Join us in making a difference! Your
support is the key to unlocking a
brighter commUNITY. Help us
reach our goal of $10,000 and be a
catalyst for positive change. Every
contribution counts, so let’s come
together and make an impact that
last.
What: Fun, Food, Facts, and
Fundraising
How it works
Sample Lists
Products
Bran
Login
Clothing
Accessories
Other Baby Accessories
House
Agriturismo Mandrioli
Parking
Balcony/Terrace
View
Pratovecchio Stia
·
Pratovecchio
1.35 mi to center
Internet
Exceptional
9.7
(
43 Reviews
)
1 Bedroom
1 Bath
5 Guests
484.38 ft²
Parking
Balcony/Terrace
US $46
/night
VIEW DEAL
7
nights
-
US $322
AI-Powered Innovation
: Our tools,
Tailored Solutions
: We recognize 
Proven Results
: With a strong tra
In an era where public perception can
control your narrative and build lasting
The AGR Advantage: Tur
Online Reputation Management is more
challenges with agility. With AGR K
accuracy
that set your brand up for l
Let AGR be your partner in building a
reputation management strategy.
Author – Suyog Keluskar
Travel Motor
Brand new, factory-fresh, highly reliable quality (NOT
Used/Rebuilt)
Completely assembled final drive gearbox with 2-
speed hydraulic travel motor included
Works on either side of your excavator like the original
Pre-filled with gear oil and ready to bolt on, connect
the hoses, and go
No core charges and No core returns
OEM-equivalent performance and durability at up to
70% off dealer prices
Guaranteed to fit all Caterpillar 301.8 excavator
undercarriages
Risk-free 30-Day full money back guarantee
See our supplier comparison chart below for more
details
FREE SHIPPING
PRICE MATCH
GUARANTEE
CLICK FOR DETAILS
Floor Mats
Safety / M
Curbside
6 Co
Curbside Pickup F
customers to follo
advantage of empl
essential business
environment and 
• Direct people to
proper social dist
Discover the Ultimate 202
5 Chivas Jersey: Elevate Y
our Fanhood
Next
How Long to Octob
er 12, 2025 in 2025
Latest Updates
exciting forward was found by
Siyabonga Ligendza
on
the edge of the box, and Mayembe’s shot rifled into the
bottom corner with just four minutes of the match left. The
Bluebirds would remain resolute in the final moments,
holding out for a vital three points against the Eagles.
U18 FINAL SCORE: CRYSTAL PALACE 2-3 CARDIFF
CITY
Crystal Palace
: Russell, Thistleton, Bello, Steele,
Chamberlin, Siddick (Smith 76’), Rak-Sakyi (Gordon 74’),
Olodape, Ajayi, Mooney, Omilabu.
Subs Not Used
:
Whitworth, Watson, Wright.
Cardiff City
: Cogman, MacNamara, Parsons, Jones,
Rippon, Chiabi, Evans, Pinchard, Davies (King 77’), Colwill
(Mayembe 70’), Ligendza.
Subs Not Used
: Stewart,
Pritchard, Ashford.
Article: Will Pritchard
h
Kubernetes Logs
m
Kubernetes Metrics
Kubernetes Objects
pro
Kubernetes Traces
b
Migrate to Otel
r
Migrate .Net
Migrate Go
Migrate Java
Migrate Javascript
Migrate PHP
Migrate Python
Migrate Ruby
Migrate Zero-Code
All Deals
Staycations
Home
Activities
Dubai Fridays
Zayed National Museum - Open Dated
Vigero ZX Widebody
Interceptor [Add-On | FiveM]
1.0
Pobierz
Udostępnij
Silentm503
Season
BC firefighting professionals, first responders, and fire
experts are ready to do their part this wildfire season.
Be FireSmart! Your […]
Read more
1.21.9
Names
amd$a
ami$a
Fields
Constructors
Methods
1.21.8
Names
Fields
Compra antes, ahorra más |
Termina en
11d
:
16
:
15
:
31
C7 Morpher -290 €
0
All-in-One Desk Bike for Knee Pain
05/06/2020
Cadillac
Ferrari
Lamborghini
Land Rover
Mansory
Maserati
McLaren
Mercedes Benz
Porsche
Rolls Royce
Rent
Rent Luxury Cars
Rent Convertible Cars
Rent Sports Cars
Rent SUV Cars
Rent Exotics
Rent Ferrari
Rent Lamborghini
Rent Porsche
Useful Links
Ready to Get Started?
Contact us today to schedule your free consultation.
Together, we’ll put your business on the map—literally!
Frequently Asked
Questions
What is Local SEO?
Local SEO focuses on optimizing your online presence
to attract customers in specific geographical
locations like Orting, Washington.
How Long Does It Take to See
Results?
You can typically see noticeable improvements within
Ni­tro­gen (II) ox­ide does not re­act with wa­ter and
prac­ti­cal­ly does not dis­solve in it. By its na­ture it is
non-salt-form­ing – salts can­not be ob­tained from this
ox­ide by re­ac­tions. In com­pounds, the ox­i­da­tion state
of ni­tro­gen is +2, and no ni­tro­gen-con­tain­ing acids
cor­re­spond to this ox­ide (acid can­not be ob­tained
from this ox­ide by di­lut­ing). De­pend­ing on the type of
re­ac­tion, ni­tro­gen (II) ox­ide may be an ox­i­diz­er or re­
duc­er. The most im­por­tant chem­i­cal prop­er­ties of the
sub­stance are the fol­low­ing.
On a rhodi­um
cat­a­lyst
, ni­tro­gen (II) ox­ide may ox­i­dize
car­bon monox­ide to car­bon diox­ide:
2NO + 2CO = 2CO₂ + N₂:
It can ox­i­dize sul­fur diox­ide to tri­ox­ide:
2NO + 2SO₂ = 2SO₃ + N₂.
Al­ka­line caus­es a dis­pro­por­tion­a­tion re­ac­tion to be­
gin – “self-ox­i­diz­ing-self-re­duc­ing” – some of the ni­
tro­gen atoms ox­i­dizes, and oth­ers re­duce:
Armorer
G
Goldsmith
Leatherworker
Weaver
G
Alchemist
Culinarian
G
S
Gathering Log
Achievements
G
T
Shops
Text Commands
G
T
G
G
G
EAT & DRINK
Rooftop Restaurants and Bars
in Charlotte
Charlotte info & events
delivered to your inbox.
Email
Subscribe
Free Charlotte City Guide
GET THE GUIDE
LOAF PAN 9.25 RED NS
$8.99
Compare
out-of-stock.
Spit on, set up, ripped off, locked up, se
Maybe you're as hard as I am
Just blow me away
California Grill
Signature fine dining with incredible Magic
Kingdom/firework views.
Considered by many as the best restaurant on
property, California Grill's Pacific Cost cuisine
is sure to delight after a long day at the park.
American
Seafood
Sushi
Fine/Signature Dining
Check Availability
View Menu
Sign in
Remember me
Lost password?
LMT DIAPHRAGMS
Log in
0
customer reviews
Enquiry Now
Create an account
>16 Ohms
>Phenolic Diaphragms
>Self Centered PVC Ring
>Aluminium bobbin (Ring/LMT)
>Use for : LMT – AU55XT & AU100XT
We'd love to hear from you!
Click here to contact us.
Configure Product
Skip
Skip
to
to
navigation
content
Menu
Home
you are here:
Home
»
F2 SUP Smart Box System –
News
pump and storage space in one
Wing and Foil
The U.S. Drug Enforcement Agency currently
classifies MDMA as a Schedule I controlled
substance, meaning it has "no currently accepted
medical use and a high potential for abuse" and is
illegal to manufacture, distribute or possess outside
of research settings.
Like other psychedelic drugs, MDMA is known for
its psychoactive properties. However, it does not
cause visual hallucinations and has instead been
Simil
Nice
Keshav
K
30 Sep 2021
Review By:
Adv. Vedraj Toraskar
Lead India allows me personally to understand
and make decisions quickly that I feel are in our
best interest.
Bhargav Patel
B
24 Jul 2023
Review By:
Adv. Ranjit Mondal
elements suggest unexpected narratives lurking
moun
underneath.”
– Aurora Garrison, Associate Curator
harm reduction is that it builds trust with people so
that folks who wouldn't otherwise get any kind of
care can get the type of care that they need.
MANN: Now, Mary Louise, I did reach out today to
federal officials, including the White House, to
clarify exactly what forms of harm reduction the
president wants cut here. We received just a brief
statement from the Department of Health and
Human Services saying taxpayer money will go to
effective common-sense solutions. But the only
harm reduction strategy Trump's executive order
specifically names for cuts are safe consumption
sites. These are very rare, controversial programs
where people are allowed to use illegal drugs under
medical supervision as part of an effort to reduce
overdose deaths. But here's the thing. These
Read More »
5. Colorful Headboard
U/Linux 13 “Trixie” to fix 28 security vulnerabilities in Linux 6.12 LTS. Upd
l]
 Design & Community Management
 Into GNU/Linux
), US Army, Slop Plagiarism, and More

- **PROBLEM STATEMENT**
Look above for the line with "Considered by many as the best restaurant on" and the line with "care can get the type of care that they need."; transcribe both and all lines in between, exactly, and nothing else.

- **YOUR SOLUTION**
Considered by many as the best restaurant on
property, California Grill's Pacific Cost cuisine
is sure to delight after a long day at the park.
American
Seafood
Sushi
Fine/Signature Dining
Check Availability
View Menu
Sign in
Remember me
Lost password?
LMT DIAPHRAGMS
Log in
0
customer reviews
Enquiry Now
Create an account
>16 Ohms
>Phenolic Diaphragms
>Self Centered PVC Ring
>Aluminium bobbin (Ring/LMT)
>Use for : LMT – AU55XT & AU100XT
We'd love to hear from you!
Click here to contact us.
Configure Product
Skip
Skip
to
to
navigation
content
Menu
Home
you are here:
Home
»
F2 SUP Smart Box System –
News
pump and storage space in one
Wing and Foil
The U.S. Drug Enforcement Agency currently
classifies MDMA as a Schedule I controlled
substance, meaning it has "no currently accepted
medical use and a high potential for abuse" and is
illegal to manufacture, distribute or possess outside
of research settings.
Like other psychedelic drugs, MDMA is known for
its psychoactive properties. However, it does not
cause visual hallucinations and has instead been
Simil
Nice
Keshav
K
30 Sep 2021
Review By:
Adv. Vedraj Toraskar
Lead India allows me personally to understand
and make decisions quickly that I feel are in our
best interest.
Bhargav Patel
B
24 Jul 2023
Review By:
Adv. Ranjit Mondal
elements suggest unexpected narratives lurking
moun
underneath.”
– Aurora Garrison, Associate Curator
harm reduction is that it builds trust with people so
that folks who wouldn't otherwise get any kind of
care can get the type of care that they need.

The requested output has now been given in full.